İsrail’le resmi ilişkileri keserek dikkat çeken Bolivya, yeni bir darbe girişimiyle sarsıldı. Ordu, başkent Sucre’de hükümet binasını kuşattı ve sokaklara asker konuşlandırıldı. Darbe girişimi, öğlen saatlerinde tankların ve kapüşonlu askerlerin Plaza Murillo Meydanı’ndaki sivilleri tahliye etmesiyle başladı.
Genelkurmay Başkanlığı civarındaki askeri birliklerin hareketliliği, darbe söylentilerini doğruladı. Bu durum, halk arasında büyük bir endişeye yol açtı. Darbe girişimi, Latin Amerika’da demokrasiye karşı yapılan son saldırı olarak kaydedildi.
Devlet Başkanı Luis Arce, orduyu demokrasiye saygı göstermeye davet etti. Arce, X hesabından yaptığı açıklamada, “Bolivya ordusunun bazı birimleri tarafından usulsüz şekilde harekete geçirilmesini kınıyoruz. Demokrasiye saygı gösterilmelidir” dedi. Bu çağrı, ülke genelinde geniş yankı buldu.
Arce’nin açıklamaları, halkı sakinleştirmeyi amaçlıyordu. Ancak, askeri birliklerin sokaklardaki varlığı, durumu daha da karmaşık hale getirdi. Başkan, demokrasiye olan bağlılığını vurgulayarak, halkın desteğini kazanmaya çalıştı.

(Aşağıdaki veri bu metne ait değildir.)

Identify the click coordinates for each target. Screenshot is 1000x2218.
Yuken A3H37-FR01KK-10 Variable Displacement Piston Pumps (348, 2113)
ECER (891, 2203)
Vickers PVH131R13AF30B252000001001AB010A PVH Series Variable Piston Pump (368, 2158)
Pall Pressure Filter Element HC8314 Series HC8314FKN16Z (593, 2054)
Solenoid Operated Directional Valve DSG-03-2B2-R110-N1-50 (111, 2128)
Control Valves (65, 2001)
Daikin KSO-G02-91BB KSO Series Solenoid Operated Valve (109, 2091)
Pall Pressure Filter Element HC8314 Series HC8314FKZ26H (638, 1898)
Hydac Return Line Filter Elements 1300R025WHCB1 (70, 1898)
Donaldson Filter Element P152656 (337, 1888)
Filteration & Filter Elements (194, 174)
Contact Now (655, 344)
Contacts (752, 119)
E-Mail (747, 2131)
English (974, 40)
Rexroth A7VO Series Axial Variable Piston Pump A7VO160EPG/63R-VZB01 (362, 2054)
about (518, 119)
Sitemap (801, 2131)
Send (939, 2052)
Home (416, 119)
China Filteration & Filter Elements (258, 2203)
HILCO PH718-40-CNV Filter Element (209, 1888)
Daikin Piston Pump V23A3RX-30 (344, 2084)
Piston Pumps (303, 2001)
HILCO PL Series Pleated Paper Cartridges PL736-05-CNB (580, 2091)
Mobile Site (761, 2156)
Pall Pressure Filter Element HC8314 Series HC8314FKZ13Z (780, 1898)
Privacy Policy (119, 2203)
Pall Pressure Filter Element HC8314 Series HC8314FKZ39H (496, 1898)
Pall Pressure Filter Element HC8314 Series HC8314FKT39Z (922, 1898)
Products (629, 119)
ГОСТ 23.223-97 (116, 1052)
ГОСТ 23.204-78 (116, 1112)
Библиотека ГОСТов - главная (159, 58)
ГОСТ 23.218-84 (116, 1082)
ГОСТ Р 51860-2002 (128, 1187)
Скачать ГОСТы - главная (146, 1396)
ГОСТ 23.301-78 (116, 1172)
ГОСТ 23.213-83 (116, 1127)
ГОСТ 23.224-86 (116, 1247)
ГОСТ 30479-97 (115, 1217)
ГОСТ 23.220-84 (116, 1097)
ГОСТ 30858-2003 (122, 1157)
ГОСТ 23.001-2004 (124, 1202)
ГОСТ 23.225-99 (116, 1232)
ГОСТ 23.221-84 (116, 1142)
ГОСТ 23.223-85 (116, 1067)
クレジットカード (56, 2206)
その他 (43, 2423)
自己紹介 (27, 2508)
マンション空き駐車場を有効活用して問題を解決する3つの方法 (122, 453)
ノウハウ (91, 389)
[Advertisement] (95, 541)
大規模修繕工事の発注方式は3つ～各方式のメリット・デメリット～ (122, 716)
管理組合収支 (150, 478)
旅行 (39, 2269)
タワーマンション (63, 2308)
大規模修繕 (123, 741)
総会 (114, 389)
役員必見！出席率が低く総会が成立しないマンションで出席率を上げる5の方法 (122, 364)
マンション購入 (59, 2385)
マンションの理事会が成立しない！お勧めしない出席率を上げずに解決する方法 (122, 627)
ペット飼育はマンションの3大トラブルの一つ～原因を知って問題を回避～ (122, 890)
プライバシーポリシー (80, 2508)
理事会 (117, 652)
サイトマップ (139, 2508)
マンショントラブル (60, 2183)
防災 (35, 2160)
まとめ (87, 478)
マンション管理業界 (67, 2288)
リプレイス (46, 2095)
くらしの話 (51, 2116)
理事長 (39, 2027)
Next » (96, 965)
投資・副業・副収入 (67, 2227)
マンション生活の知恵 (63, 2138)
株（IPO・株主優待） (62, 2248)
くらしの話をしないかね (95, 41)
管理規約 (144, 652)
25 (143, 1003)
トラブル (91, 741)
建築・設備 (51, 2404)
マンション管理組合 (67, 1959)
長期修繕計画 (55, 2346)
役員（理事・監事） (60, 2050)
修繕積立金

Eski Devlet Başkanı Evo Morales, halkı darbeye karşı sokaklara çağırdı. Morales, “Darbe yaklaşıyor. Kent ve kırsal kesimdeki tüm halkımıza demokrasiyi savunmaları için ulusal seferberlik çağrısında bulunuyoruz” ifadelerini kullandı. Bu çağrı, Bolivya’daki siyasi tansiyonu daha da yükseltti.
Morales’in açıklamaları, halkın direnişini örgütlemeyi amaçlıyordu. Halkın, demokrasiyi savunmak için meydanlara inmesi gerektiğini belirtti. Bu durum, Bolivya’da yeni bir direniş dalgasının habercisi oldu.
Bolivya, 7 Ekim 2023 sonrası başlayan Gazze’deki İsrail katliamlarına karşı en sert tepki gösteren ve terör devletiyle ilişkilerini ilk kesen Latin Amerika ülkesi olarak biliniyor. İsrail’le ilişkilerini kesme kararı, Bolivya’nın uluslararası arenada dikkat çekmesini sağladı.
Bu kararlı tutum, Bolivya’nın Filistin davasına olan desteğini gösteriyor.
Latin Amerika, tarih boyunca birçok askeri darbeye sahne oldu. Bolivya’daki son darbe girişimi, bu karanlık tarihin bir devamı niteliğinde. Demokrasiye yapılan bu tür saldırılar, bölgenin istikrarını sürekli tehdit ediyor.
Askeri darbeler, Latin Amerika’da demokrasinin önündeki en büyük engellerden biri. Bolivya’daki son olaylar, demokrasiyi savunmanın ne kadar zor ve önemli olduğunu bir kez daha gösterdi. Halkın ve liderlerin kararlılığı, bu tür tehditlerle başa çıkmada kritik bir rol oynuyor.
HABER YORUM
Bolivya’da ki darbe girişiminin arkasında İsrail’in de olup olmadığını zaman bizlere gösterecektir.
Ülkemizde ki bütün darbelerde ve 15 Temmuz darbe girişimin arkasında Siyonizm’in olduğunu artık net bir şekilde biliyoruz. 7 Ekim tarihinden sonra İsrail’e sert çıkan ve tüm ilişkilerini kesen Bolivya da gerçekleşen darbe girişiminde İsrail’in parmağı olamaz demek, fazlaca safdillik olur… Kaldı ki İsrail’in bütün dünyayı yönetmek gibi bir ideali var…
Bugün geldiğimiz noktada, Arap baharının ve Mısırda ki darbe girişiminden sonra Mursi’nin indirilerek yerine Sisi’nin getirilmesinin, İsrail’in işine yaradığını görebilmekteyiz.
Dolar vasıtasıyla bütün dünyayı ekonomik yönden esir alan Siyonizm, diğer taraftan da darbeler ile ülke yönetimlerini eline geçiriyor…
Ülkemizde gerçekleşen 1960, 1980, 28 Şubat darbelerini ve 15 Temmuz darbe girişimini düşündüğümüzde, konu daha net anlaşılacaktır.